━━ Records to use ━━
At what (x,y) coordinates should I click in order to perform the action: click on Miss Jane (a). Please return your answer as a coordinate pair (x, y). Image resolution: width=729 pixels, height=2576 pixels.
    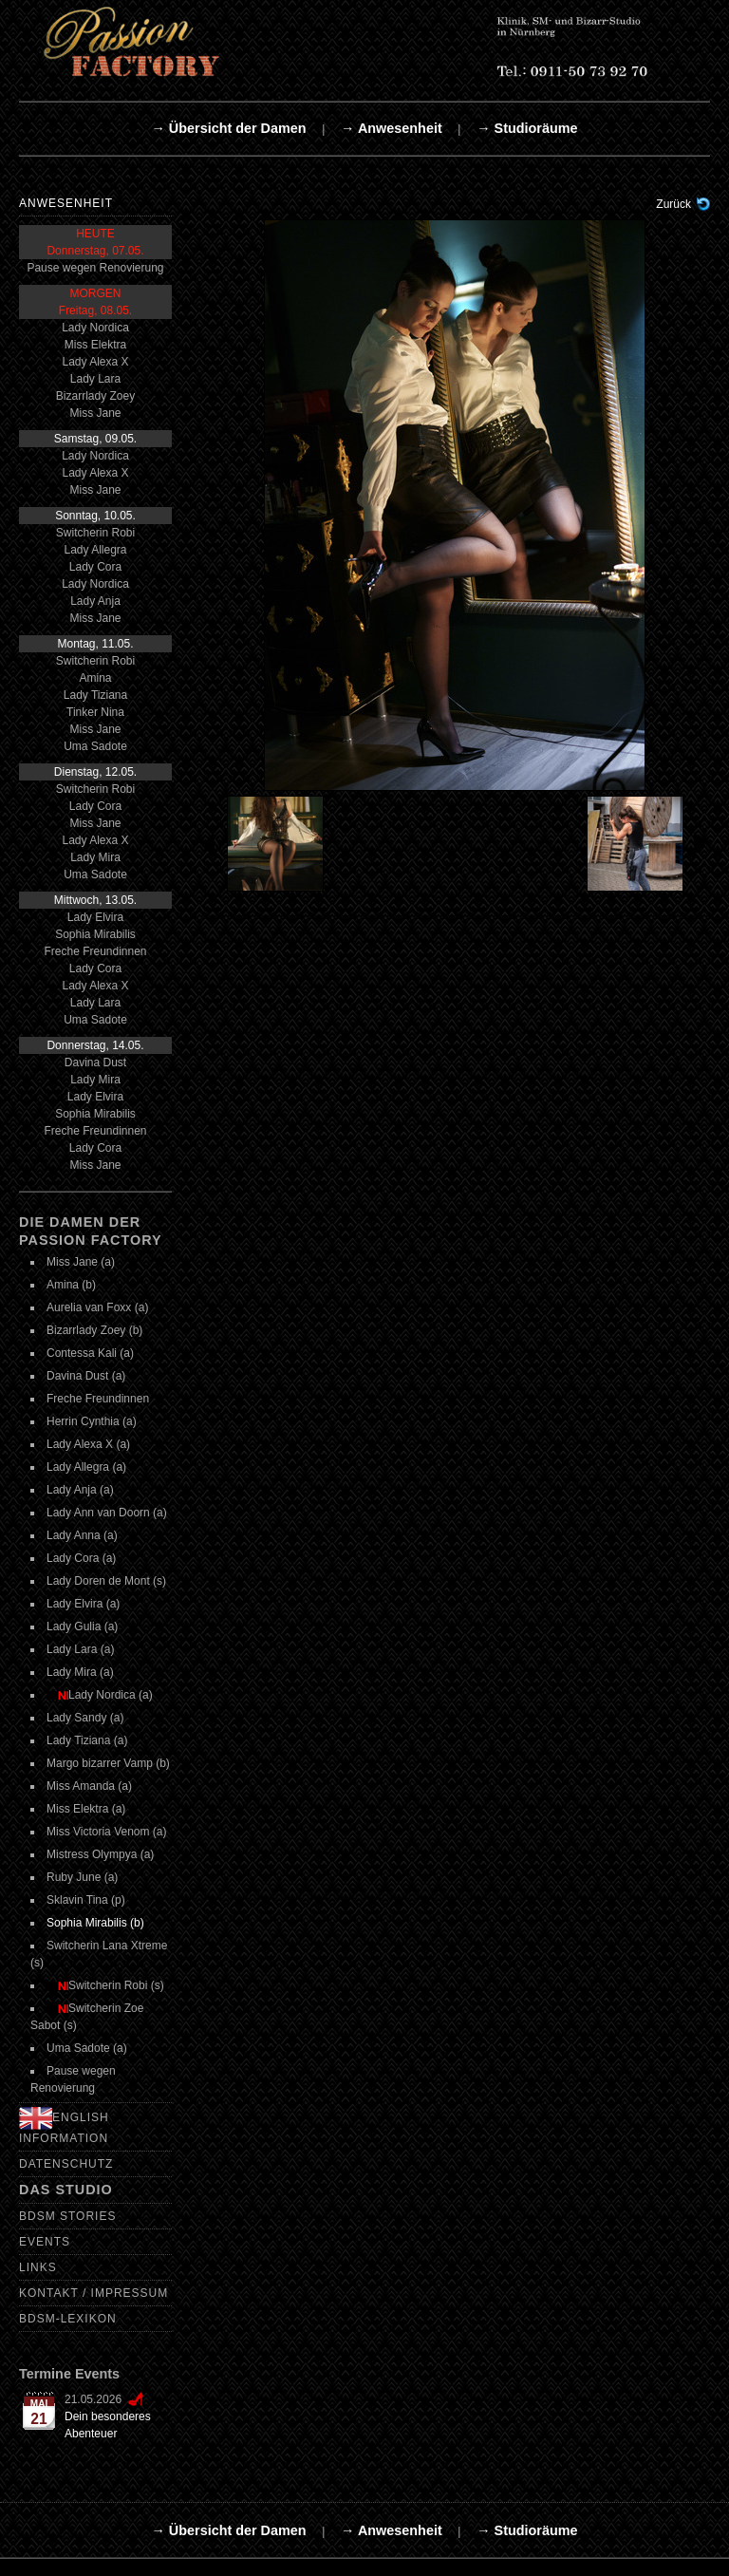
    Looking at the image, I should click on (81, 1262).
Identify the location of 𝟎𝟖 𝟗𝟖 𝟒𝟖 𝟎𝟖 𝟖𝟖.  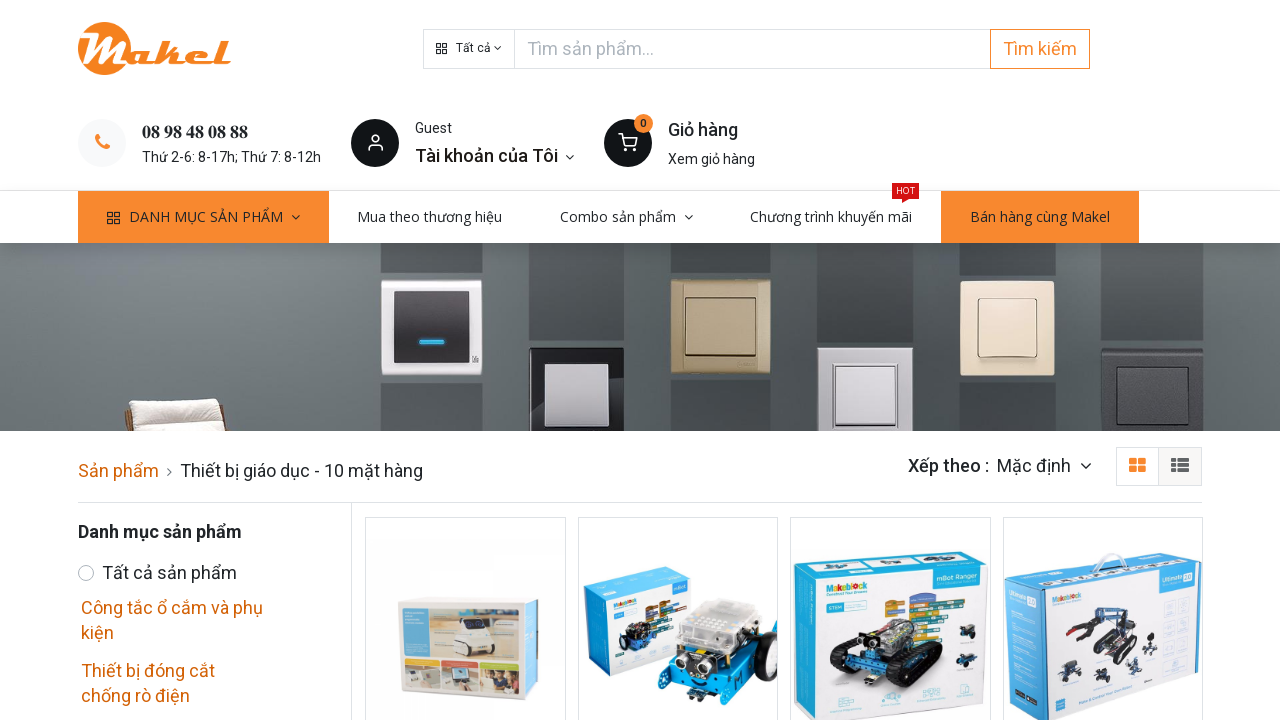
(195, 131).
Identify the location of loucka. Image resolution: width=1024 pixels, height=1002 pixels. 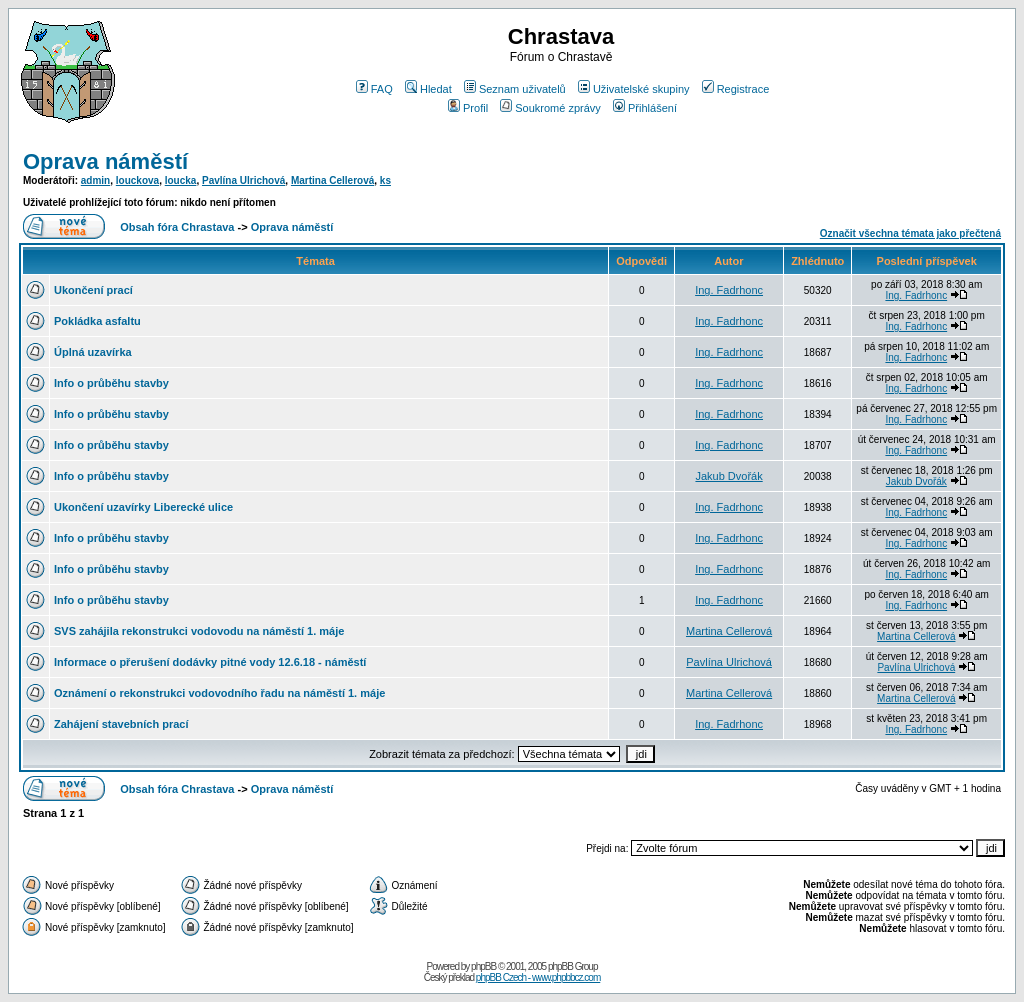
━━━
Set all of the records down once more, letter for letter, with the images removed.

*Your solution*.
At what (x,y) coordinates should I click in order to perform the action: click on Miss Jane (a). Please return your answer as a coordinate pair (x, y). Image resolution: width=729 pixels, height=2576 pixels.
    Looking at the image, I should click on (81, 1262).
Identify the location of 𝟎𝟖 𝟗𝟖 𝟒𝟖 𝟎𝟖 𝟖𝟖.  
(195, 131).
Identify the location of loucka. Image resolution: width=1024 pixels, height=1002 pixels. 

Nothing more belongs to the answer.